Now you can add the News detail-view pages to the crawler queue and have them in the cache and the indexed_search index if you are using that.

Respecting Categories in News

On some installations news is configured in such a way, that news of category A have their detail view on one page and news of category B have their detail view on another page. In this case it would still be possible to view news of category A on the detail page for category B (example.com/detail-page-for-category-B/news-of-category-A).
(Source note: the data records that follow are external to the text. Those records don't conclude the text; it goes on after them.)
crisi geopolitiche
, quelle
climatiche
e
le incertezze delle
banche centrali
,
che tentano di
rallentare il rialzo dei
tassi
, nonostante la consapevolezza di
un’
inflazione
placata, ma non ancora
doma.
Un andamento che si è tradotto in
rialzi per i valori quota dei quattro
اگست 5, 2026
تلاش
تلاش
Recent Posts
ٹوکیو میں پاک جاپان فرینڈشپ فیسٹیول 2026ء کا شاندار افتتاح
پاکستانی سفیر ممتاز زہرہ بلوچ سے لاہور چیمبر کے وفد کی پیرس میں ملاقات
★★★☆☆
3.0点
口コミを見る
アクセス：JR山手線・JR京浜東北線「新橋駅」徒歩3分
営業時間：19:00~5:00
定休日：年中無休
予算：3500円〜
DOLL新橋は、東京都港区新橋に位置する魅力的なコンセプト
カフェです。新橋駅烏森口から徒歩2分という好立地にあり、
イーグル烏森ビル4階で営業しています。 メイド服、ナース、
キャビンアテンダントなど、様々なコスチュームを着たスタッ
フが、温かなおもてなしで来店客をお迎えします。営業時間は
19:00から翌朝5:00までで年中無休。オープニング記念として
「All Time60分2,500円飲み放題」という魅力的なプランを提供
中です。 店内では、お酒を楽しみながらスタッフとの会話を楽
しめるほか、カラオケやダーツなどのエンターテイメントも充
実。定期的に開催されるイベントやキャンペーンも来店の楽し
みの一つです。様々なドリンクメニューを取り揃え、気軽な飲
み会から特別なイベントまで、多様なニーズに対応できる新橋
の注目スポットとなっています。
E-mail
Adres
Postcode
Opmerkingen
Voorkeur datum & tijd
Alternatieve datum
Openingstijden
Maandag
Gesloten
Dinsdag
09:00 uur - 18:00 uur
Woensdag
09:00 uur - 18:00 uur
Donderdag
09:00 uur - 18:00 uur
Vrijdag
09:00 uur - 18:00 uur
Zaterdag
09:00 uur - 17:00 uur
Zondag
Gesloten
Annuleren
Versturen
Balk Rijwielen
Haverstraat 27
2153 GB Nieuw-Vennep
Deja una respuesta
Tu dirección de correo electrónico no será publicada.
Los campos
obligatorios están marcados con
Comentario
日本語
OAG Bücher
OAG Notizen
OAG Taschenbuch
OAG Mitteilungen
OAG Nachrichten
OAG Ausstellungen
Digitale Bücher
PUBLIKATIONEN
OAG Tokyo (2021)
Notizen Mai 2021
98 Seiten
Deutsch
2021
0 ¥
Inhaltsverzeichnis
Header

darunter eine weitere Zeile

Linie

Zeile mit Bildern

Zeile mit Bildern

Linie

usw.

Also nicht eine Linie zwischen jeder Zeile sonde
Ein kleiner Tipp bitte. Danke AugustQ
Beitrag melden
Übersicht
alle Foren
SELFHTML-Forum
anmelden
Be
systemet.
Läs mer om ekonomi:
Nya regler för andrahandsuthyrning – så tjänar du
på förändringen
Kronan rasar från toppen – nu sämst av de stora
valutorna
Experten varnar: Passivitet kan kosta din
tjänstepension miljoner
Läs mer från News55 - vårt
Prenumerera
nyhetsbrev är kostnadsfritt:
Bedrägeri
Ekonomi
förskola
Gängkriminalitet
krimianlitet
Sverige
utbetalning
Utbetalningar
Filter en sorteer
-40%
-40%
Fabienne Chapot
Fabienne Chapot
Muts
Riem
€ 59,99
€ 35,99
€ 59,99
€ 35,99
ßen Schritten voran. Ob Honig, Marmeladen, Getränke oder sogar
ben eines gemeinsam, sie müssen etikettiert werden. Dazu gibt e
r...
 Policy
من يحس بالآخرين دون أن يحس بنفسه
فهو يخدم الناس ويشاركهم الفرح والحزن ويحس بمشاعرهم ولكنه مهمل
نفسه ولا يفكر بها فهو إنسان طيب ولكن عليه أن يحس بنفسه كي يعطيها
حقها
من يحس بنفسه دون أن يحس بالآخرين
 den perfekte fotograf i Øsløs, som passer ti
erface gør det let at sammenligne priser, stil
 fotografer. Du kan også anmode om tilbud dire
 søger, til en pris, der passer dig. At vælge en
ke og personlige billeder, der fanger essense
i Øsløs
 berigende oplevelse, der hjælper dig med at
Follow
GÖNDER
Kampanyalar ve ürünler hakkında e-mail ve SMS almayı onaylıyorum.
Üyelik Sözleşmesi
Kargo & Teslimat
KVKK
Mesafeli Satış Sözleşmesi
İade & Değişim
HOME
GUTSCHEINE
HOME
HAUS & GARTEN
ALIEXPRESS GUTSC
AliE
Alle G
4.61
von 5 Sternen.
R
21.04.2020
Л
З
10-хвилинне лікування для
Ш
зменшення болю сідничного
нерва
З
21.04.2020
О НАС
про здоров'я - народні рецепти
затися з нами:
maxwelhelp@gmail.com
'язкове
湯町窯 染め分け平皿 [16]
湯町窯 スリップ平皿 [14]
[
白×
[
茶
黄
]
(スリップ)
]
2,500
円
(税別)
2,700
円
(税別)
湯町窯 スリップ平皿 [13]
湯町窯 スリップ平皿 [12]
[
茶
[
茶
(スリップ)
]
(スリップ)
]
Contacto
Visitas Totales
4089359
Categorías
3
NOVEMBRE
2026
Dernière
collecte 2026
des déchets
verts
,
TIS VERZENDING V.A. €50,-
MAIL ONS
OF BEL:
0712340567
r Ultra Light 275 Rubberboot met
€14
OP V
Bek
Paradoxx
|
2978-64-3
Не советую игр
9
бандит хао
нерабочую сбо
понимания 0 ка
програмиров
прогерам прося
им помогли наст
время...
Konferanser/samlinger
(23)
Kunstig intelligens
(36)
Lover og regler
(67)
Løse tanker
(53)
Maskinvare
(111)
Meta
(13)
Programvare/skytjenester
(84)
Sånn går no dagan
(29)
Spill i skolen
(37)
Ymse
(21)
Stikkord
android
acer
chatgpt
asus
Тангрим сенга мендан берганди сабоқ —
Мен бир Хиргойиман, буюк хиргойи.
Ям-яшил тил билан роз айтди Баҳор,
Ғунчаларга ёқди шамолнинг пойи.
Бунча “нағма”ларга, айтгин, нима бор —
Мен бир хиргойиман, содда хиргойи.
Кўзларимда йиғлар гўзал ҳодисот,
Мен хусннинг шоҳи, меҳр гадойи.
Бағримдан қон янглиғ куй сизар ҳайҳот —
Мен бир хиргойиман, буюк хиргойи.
That means that each news article would be crawled twice - once on the detail page for category A and once on the detail page for category B. It is possible to use a signal slot within news to prevent this.

On both detail pages include this typoscript setup:

plugin.tx_news.settings {
    # categories and categoryconjunction are not considered in detail view, so they must be overridden
    overrideFlexformSettingsIfEmpty = cropMaxCharacters,dateField,timeRestriction,archiveRestriction,orderBy,orderDirection,backPid,listPid,startingpoint,recursive,list.paginate.itemsPerPage,list.paginate.templatePath,categories,categoryConjunction
    # see the news extension for possible values of categoryConjunction
    categoryConjunction = AND
    categories = <ID of respective category>
    detail.errorHandling = pageNotFoundHandler
}

and register a signal slot in your site package.

ext/ext_localconf.php

<?php

defined('TYPO3_MODE') or die();

(function() {
     if (\TYPO3\CMS\Core\Utility\ExtensionManagementUtility::isLoaded('news') === true) {
        $signalSlotDispatcher = \TYPO3\CMS\Core\Utility\GeneralUtility::makeInstance(
           TYPO3\CMS\Extbase\SignalSlot\Dispatcher::class
        );
        $signalSlotDispatcher->connect(
           GeorgRinger\News\Controller\NewsController::class,
           'detailAction',
           Vendor\Ext\Slots\NewsDetailSlot::class,
           'detailActionSlot',
           true
        );
    }
})();

ext/Classes/Slots/NewsDetailSlot.php

<?php

declare(strict_types=1);

namespace Vendor\Ext\Slots;

class NewsDetailSlot
{
  public function detailActionSlot($newsItem, $currentPage, $demand, $settings, $extendedVariables): array
  {
     if (!\is_null($newsItem)) {
           $demandedCategories = $demand->getCategories();
           $itemCategories = $newsItem->getCategories()->toArray();
           $itemCategoryIds = \array_map(function($category) {
              return (string)$category->getUid();
           }, $itemCategories);
           /**
            * Unset the news article if necessary, which - in conjunction with the above TypoScript - will cause a 404 error
            */
           if (count($demandedCategories) > 0 && !$this->itemMatchesCategoryDemand($settings['categoryConjunction'], $itemCategoryIds, $demandedCategories)) {
              $newsItem = null;
           }
     }
     return [
           'newsItem' => $newsItem,
           'currentPage' => $currentPage,
           'demand' => $demand,
           'settings' => $settings,
           'extendedVariables' => $extendedVariables,
     ];
  }

  protected function itemMatchesCategoryDemand(string $categoryConjunction, array $itemCategoryIds, array $demandedCategories): bool
  {
     $numOfDemandedCategories = \count($demandedCategories);
     $intersection = \array_intersect($itemCategoryIds, $demandedCategories);
     $numOfCommonItems = \count($intersection);
     switch ($categoryConjunction) {
           case 'AND':
              return $numOfCommonItems === $numOfDemandedCategories;
              break;
           case 'OR':
              return $numOfCommonItems > 0;
              break;
           case 'NOTAND':
              return $numOfCommonItems < $numOfDemandedCategories;
              break;
           case 'NOTOR':
              return $numOfCommonItems === 0;
              break;
           default:
              return true;
              break;
     }
  }
}

Warning

Note that this does more than just prevent articles from being indexed twice. It actually prevents articles from being displayed on a page that is supposed to show only articles of a certain category!